▶ [What to work on]:
After locating the line with "Phone: 01204418400" in the data that follows, return it and every later line exactly, up to and including the line with "Center in San".

(Material provided begins)

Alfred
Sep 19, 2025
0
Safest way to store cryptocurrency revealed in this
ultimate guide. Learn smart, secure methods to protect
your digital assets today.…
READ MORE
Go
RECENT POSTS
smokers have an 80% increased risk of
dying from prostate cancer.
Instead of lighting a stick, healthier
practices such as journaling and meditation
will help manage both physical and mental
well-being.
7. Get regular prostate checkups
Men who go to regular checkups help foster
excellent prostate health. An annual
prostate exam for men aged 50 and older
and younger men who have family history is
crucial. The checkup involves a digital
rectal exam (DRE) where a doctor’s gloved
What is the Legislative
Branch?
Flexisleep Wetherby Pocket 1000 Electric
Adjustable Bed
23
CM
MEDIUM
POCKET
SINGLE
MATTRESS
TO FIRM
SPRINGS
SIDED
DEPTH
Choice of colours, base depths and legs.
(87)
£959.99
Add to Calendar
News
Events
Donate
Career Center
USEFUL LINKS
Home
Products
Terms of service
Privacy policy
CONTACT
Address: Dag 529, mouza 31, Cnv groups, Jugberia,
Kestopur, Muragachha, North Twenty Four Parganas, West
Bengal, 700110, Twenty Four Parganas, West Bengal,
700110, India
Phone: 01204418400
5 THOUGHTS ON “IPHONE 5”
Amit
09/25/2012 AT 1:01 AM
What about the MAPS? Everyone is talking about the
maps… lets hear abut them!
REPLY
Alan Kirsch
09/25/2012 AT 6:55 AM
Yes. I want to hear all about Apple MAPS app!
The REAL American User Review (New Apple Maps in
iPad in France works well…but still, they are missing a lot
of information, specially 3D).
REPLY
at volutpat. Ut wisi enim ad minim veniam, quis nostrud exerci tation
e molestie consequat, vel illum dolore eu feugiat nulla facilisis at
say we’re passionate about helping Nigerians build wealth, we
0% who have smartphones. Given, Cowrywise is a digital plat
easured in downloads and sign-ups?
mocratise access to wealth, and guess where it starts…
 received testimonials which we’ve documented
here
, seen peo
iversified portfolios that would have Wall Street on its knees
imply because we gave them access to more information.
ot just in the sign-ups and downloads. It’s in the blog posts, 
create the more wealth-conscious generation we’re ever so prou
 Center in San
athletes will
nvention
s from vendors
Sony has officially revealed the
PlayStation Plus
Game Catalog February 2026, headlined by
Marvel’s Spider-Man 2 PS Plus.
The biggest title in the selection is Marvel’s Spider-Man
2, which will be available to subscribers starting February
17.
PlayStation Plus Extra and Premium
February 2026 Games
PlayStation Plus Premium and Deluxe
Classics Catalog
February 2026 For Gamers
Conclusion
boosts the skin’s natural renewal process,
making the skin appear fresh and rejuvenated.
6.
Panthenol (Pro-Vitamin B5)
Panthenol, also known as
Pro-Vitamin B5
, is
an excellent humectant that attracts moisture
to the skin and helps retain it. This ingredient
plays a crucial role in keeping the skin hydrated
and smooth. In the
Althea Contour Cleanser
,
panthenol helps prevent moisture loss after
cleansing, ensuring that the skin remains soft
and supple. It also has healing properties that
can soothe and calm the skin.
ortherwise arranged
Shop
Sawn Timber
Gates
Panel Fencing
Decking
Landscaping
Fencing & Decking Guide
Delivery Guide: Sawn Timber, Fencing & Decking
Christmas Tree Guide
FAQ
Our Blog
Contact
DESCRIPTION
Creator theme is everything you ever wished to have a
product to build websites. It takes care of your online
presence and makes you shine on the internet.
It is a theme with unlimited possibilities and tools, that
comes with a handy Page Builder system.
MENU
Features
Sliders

(Material provided ends)

▶ [Result of this exercise]:
Phone: 01204418400
5 THOUGHTS ON “IPHONE 5”
Amit
09/25/2012 AT 1:01 AM
What about the MAPS? Everyone is talking about the
maps… lets hear abut them!
REPLY
Alan Kirsch
09/25/2012 AT 6:55 AM
Yes. I want to hear all about Apple MAPS app!
The REAL American User Review (New Apple Maps in
iPad in France works well…but still, they are missing a lot
of information, specially 3D).
REPLY
at volutpat. Ut wisi enim ad minim veniam, quis nostrud exerci tation
e molestie consequat, vel illum dolore eu feugiat nulla facilisis at
say we’re passionate about helping Nigerians build wealth, we
0% who have smartphones. Given, Cowrywise is a digital plat
easured in downloads and sign-ups?
mocratise access to wealth, and guess where it starts…
 received testimonials which we’ve documented
here
, seen peo
iversified portfolios that would have Wall Street on its knees
imply because we gave them access to more information.
ot just in the sign-ups and downloads. It’s in the blog posts, 
create the more wealth-conscious generation we’re ever so prou
 Center in San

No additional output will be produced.